- [Task goal] Using the listing below, print exactly everything from the line with "erkomitmen tinggi dalam" down to the line with "an kepada masyarakat.(Kominfo)", both included, and nothing more.

Start of Source records

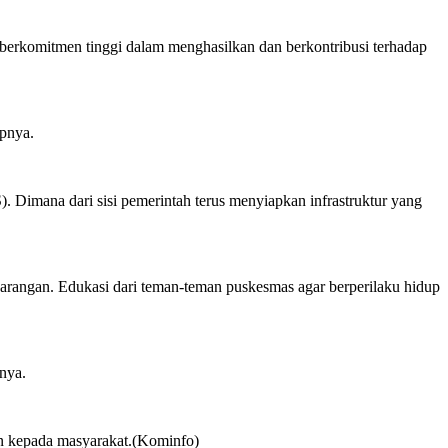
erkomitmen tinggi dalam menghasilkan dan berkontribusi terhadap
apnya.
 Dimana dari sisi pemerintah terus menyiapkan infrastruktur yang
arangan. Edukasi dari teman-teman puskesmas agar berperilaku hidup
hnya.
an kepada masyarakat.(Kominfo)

End of Source records
Start of Source records

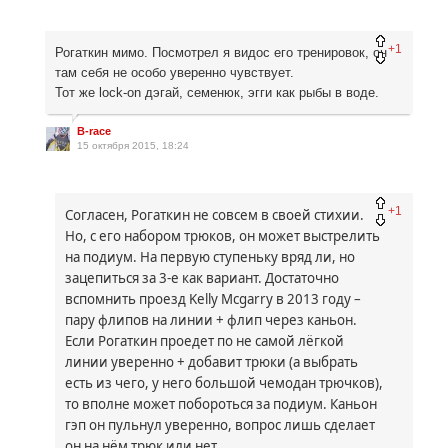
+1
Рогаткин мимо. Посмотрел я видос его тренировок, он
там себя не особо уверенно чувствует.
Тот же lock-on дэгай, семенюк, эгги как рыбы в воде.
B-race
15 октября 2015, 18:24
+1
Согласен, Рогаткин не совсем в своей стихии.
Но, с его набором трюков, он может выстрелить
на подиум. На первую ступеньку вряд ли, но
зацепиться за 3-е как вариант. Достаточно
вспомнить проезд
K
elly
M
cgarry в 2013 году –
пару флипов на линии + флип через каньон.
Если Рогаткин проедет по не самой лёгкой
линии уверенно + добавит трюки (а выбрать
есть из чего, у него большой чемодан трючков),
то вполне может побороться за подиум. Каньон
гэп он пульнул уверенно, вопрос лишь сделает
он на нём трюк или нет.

End of Source records

- [Answer to this exercise]
erkomitmen tinggi dalam menghasilkan dan berkontribusi terhadap
apnya.
 Dimana dari sisi pemerintah terus menyiapkan infrastruktur yang
arangan. Edukasi dari teman-teman puskesmas agar berperilaku hidup
hnya.
an kepada masyarakat.(Kominfo)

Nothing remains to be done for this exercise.